Decisive decisions by the Islamist movement

The Islamist movement toppled in Sudan’s uprising in 2019 could support an extended period of army rule as it eyes a political comeback after deploying fighters in the country’s war, according to some of its leading members. In his first media interview in years, Ahmed Haroun, chairman of the former ruling National Congress Party (NCP) and one of four Sudanese wanted by the International Criminal Court, told Reuters that he foresaw the army staying in politics after the war, and that elections could provide a route back to power for his party and the Islamist movement connected to it.

The ICC or International Criminal Court is an intergovernmental organization with the jurisdiction to prosecute individuals for international crimes. These can include genocide, crimes against humanity, etc. More than two years of war between Sudan’s army and the RSF has caused waves of ethnic killings, famine and massive displacement, drawing in foreign powers and creating what the United Nations has called the world’s biggest humanitarian crisis.

Plotting down the humanitarian issue

A humanitarian crisis can so rightly be defined as a specific event or series of events that pose a very critical threat to the overall security, health, safety or general well-being of a group of people. While the RSF remains entrenched in its western stronghold of Darfur and parts of the south and there is no sign of a stop to the fighting, the army has made major advances in recent months, gains that Islamist operatives say they helped bring about.

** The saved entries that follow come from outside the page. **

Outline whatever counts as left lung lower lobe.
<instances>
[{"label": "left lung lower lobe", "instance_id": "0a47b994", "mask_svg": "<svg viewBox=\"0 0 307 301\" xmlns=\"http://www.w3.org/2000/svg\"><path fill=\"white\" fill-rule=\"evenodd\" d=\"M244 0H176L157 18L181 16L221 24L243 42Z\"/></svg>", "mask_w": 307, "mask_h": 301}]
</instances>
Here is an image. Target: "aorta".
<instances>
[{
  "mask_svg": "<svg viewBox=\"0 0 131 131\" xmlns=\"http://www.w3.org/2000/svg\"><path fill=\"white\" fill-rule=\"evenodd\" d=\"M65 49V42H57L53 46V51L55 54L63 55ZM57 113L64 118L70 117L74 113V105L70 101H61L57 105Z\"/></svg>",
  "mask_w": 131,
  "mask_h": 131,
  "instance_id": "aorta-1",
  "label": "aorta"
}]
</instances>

Army leaders and former regime loyalists have played down their relationship, wary of the unpopularity of ousted ex-leader Omar al-Bashir and his NCP allies. But the army’s recent advances have allowed the Islamist movement to entertain a return to a national role, according to accounts from seven of the movement’s members and six military and government sources.

Mapping the potential future of Sudan

The movement’s resurgence could cement the reversal of Sudan’s pro-democracy uprising that began in late 2018, while complicating the country’s ties with regional players suspicious of Islamist influence – including hardening a split with the powerful United Arab Emirates. In a sign of the trend, several Islamists and their allies have been appointed since last month to the cabinet of Kamil Idris, the technocratic new prime minister named in May by the army.

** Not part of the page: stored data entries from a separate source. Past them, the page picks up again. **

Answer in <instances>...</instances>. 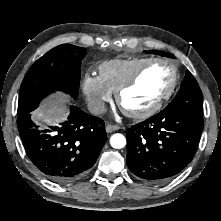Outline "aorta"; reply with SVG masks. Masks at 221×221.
Segmentation results:
<instances>
[{
    "mask_svg": "<svg viewBox=\"0 0 221 221\" xmlns=\"http://www.w3.org/2000/svg\"><path fill=\"white\" fill-rule=\"evenodd\" d=\"M110 144L115 149H121L126 145V138L120 133L113 134L110 138Z\"/></svg>",
    "mask_w": 221,
    "mask_h": 221,
    "instance_id": "762f6f07",
    "label": "aorta"
}]
</instances>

Haroun, speaking to Reuters late at night from a hideaway without electricity in northern Sudan, said the NCP foresaw a hybrid governing structure in which the army retained sovereign control “until all threats are removed”, while elections brought in civilians to run the government. The revival of Islamist factions began before the outbreak of the war in April 2023, during a period when a transition towards civilian rule was veering off course.

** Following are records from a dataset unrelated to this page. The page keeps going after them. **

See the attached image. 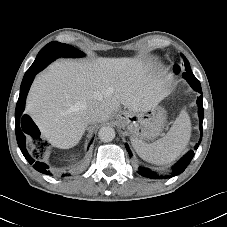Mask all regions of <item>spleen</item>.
I'll use <instances>...</instances> for the list:
<instances>
[{
  "mask_svg": "<svg viewBox=\"0 0 227 227\" xmlns=\"http://www.w3.org/2000/svg\"><path fill=\"white\" fill-rule=\"evenodd\" d=\"M190 136V117L183 109L170 130L161 139L148 144L142 140L131 138V143L143 160L156 165H165L180 156L186 148Z\"/></svg>",
  "mask_w": 227,
  "mask_h": 227,
  "instance_id": "spleen-1",
  "label": "spleen"
}]
</instances>
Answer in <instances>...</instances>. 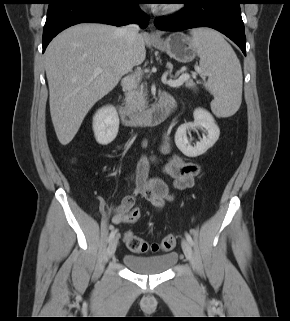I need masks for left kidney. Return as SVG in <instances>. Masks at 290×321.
<instances>
[{"label": "left kidney", "mask_w": 290, "mask_h": 321, "mask_svg": "<svg viewBox=\"0 0 290 321\" xmlns=\"http://www.w3.org/2000/svg\"><path fill=\"white\" fill-rule=\"evenodd\" d=\"M194 122L182 124L175 134V143L178 149L188 157H197L204 154L218 140L220 130L213 116L205 109L197 108L194 113ZM202 129L206 132L203 138L192 146L187 139V131Z\"/></svg>", "instance_id": "5707ae66"}]
</instances>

The factions had established deep roots in Sudan’s ruling apparatus and in the army during Bashir’s three decades in power. When army commander General Abdel Fattah al-Burhan, who became head of Sudan’s ruling council shortly after Bashir’s overthrow in 2019, staged a coup two years later, he drew on their support. Sudan is a worrisome situation. Apart from what’s happening on the political front, other issues raise a similar level of concern. Malnutrition has hit the roof, so to speak, whilst maternal mortality is shockingly high. Cholera has wreaked its share of havoc Even farmers within the area will be confronting the upcoming planting season in fear.